Rhodiola integrifolia ssp. integrifolia
Synonyms: Sedum integrifolium, Sedum rosea, Sedum roseum var. integrifolium
Roseroot (ssp. integrifolium) at Arsenic Mt., at the eastern edge of the Bob Marshall Wilderness in the Montana Rockies.........July 27, 1999.
Roseroot is an attractive, succulent perennial with smooth herbage and clusters of erect stems from 3-15 cm high rising from a thick root and short, thick, fleshy rootstocks. The leaves are alternate, crowded, and oblanceolate to obovate in shape, strongly flattened but still fleshy. They measure from 7-20 mm long and are up to 1 cm wide. The margins are entire to somewhat toothed. Although they are generally green, the leaf surfaces are often covered with a bluish-white powder.
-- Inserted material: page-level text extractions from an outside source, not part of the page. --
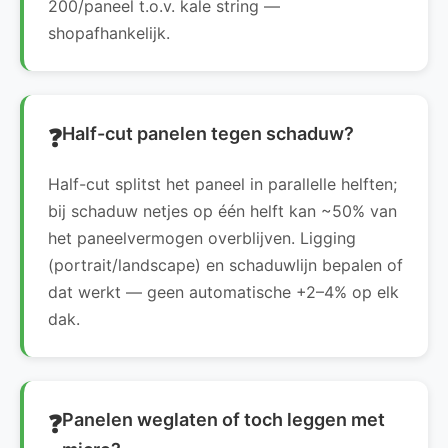
200/paneel t.o.v. kale string —
shopafhankelijk.
Half-cut panelen tegen schaduw?
Half-cut splitst het paneel in parallelle helften;
bij schaduw netjes op één helft kan ~50% van
het paneelvermogen overblijven. Ligging
(portrait/landscape) en schaduwlijn bepalen of
dat werkt — geen automatische +2–4% op elk
dak.
Panelen weglaten of toch leggen met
The inflorescence is a compact, flat-topped cyme or cluster of dark red to purple flowers, which are about 5 mm wide and 3-4 mm high. The 5 fleshy petals are oblong in shape with obtuse to acute tips. The measure 2-3 mm long. The sepals are oblong-lanceolate to lanceolate in shape, and are 1-2 mm long. When present, the stamens are equal in length or longer than the petals.
In looking at the USDA PLANTS website, the current classification for this plant is Rhodiola integrifolia Raf. ssp. integrifolia. Current texts for northwest plants still use the scientific names Sedum rosea var. integrifolium or Sedum integrifolium.
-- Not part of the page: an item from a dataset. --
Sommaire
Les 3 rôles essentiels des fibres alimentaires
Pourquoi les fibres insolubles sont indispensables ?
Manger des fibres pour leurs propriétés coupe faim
The leaves of roseroot are juicy and can provide liquid when water is not available. They are also high in vitamins A and C, and the leaves, shoots, and rhizomes may be eaten raw or cooked.
Stonecrops are easily propagated by leaf- or stem-cuttings. Place a stem in well-drained soil during the moist season, and it should begin to form roots quickly.
Roseroot may be found on rocky, open slopes from subalpine to alpine habitats. It is usually found where there is moisture at least during the early growing season, and may be found bordering streams and lakes.
Roseroot is a widespread species, and may be found from Alaska to Newfoundland, south with increasing elevation to the high mountains of Washington, Oregon, and California, and east in the mountains to Idaho, Montana, Colorado, and Nevada. East of the Great Plains, it may be found south to Alberta, near the Great Lakes, and in Pennsylvania, New York, and Maine. It is also found in Greenland and Eurasia.